There are 1009 long titles in the dataset. Looking at these entries shows that many titles include a description in addition to the actual title.
Coming back to our column Artist Display Name, you can
also ask a more complex question: How many artists contributed to each
artwork? This question cannot easily be answered using the menu
interface alone. Instead of simply asking whether a pipe exists, we can
count how many artist names are stored in a cell. To do this, we first
split the text into a list and then count how many elements the list
contains.
value.split("|").length()
In this expression, we chain two operations together. First,
split() creates a list of names. Then
.length() counts how many elements are in that list. In the
window where you enter your GREL function, you can see the result it
produces as you type.
Working with GREL always starts with a question about the data. That’s why we’re going to take a look at the most common GREL functions and what they do.
Callout: GREL-Functions
Good places to look up your problem and the corresponding GREL function are:
Some useful functions include:
-
value.toLowercase()– lowercase the text. -
value.trim()– remove spaces at start/end. -
value.length()– number of characters. -
value.contains("text")–trueif “text” occurs. -
value.startsWith("A"),value.endsWith(".")– prefix/suffix checks. -
value.replace("old","new")– literal replace. -
value.replace(/\s+/," ")– regex replace (collapse multiple spaces). -
value.split(";")– split into an array on;. -
array.join("|")– join array back to a string.

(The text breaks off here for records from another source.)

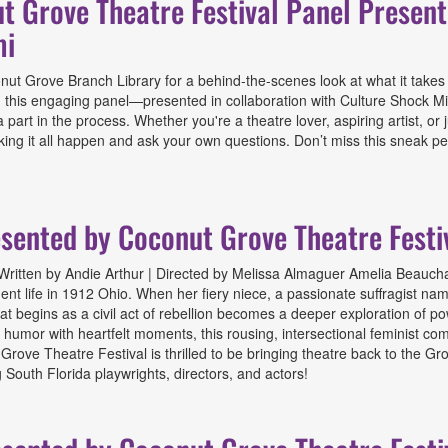
ut Grove Theatre Festival Panel Presen
mi
 Grove Branch Library for a behind-the-scenes look at what it takes to br
this engaging panel—presented in collaboration with Culture Shock Mia
part in the process. Whether you're a theatre lover, aspiring artist, or
aking it all happen and ask your own questions. Don’t miss this sneak 
e Theatre Festival Panel Presented by Coconut Grove Theatre Festiva
esented by Coconut Grove Theatre Festi
ritten by Andie Arthur | Directed by Melissa Almaguer Amelia Beaucham
nt life in 1912 Ohio. When her fiery niece, a passionate suffragist named
hat begins as a civil act of rebellion becomes a deeper exploration of 
rp humor with heartfelt moments, this rousing, intersectional feminist
t Grove Theatre Festival is thrilled to be bringing theatre back to the 
South Florida playwrights, directors, and actors!
d by Coconut Grove Theatre Festival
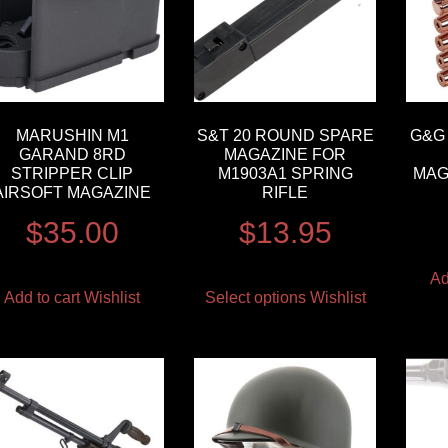
MARUSHIN M1
S&T 20 ROUND SPARE
G&G 
GARAND 8RD
MAGAZINE FOR
STRIPPER CLIP
M1903A1 SPRING
MAG
AIRSOFT MAGAZINE
RIFLE
$
35.00
$
13.95
Ad
Add to cart
Wishlist
Select options
Wishlist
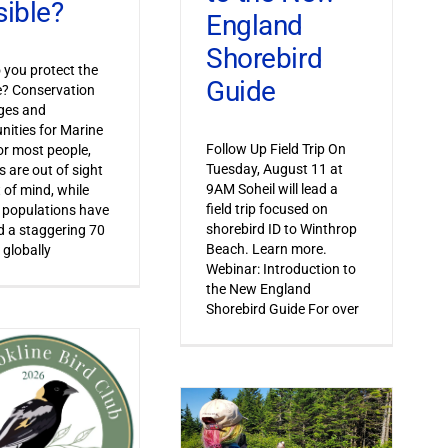
sible?
England
Shorebird
you protect the
Guide
le? Conservation
ges and
nities for Marine
Follow Up Field Trip On
or most people,
Tuesday, August 11 at
s are out of sight
9AM Soheil will lead a
 of mind, while
field trip focused on
 populations have
shorebird ID to Winthrop
 a staggering 70
Beach. Learn more.
 globally
Webinar: Introduction to
the New England
Shorebird Guide For over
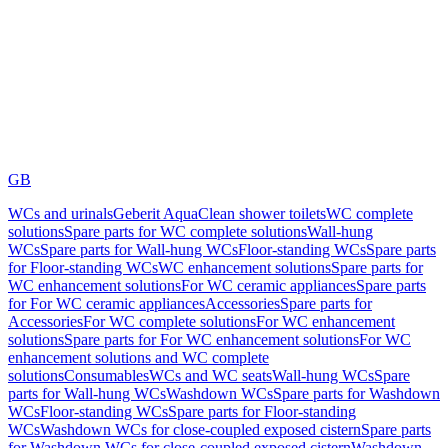
GB
WCs and urinals
Geberit AquaClean shower toilets
WC complete
solutions
Spare parts for WC complete solutions
Wall-hung
WCs
Spare parts for Wall-hung WCs
Floor-standing WCs
Spare parts
for Floor-standing WCs
WC enhancement solutions
Spare parts for
WC enhancement solutions
For WC ceramic appliances
Spare parts
for For WC ceramic appliances
Accessories
Spare parts for
Accessories
For WC complete solutions
For WC enhancement
solutions
Spare parts for For WC enhancement solutions
For WC
enhancement solutions and WC complete
solutions
Consumables
WCs and WC seats
Wall-hung WCs
Spare
parts for Wall-hung WCs
Washdown WCs
Spare parts for Washdown
WCs
Floor-standing WCs
Spare parts for Floor-standing
WCs
Washdown WCs for close-coupled exposed cistern
Spare parts
for Washdown WCs for close-coupled exposed cistern
Washdown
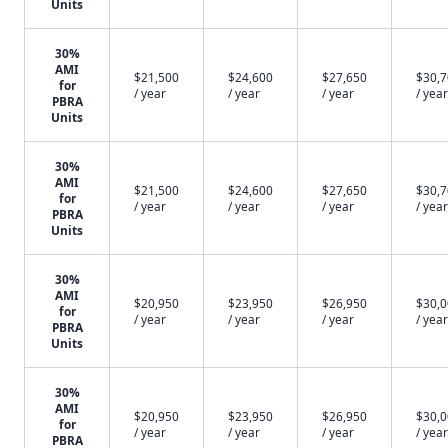
Units
30%
AMI
$21,500
$24,600
$27,650
$30,
for
/ year
/ year
/ year
/ year
PBRA
Units
30%
AMI
$21,500
$24,600
$27,650
$30,
for
/ year
/ year
/ year
/ year
PBRA
Units
30%
AMI
$20,950
$23,950
$26,950
$30,
for
/ year
/ year
/ year
/ year
PBRA
Units
30%
AMI
$20,950
$23,950
$26,950
$30,
for
/ year
/ year
/ year
/ year
PBRA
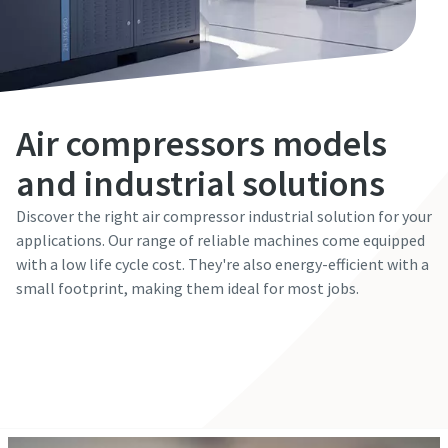
Air compressors models
and industrial solutions
Discover the right air compressor industrial solution for your
applications. Our range of reliable machines come equipped
with a low life cycle cost. They're also energy-efficient with a
small footprint, making them ideal for most jobs.
The Easiest Way to Care for Your Compressors
Get in touch with our experts
Are you looking for an easy way to purchase genuine spare
parts for your Atlas Copco equipment? Do you want a fast
and convenient way to order maintenance kits, service
parts, and essential components directly online? Visit our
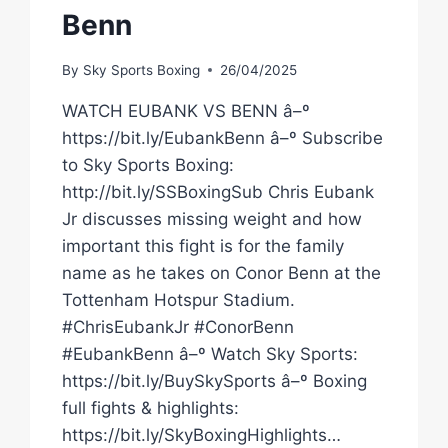
Benn
By
Sky Sports Boxing
26/04/2025
WATCH EUBANK VS BENN â–º
https://bit.ly/EubankBenn â–º Subscribe
to Sky Sports Boxing:
http://bit.ly/SSBoxingSub Chris Eubank
Jr discusses missing weight and how
important this fight is for the family
name as he takes on Conor Benn at the
Tottenham Hotspur Stadium.
#ChrisEubankJr #ConorBenn
#EubankBenn â–º Watch Sky Sports:
https://bit.ly/BuySkySports â–º Boxing
full fights & highlights:
https://bit.ly/SkyBoxingHighlights…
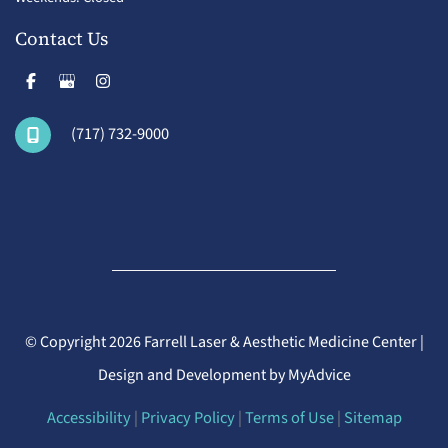
Contact Us
(717) 732-9000
© Copyright 2026 Farrell Laser & Aesthetic Medicine Center |
Design and Development by
MyAdvice
Accessibility
|
Privacy Policy
|
Terms of Use
|
Sitemap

- Custom facets group data using computed results from a GREL
expression, not only the original cell values.
- GREL is a lightweight language that allows you to inspect, classify, and analyse data inside OpenRefine.
- Custom facets let you ask flexible questions about your data, such as identifying multiple creators or unusually long titles.
- With conditional expressions like
if(), you can define new categories that support deeper exploration and data-quality checks. - GREL functions can be chained together to answer more complex questions about your data.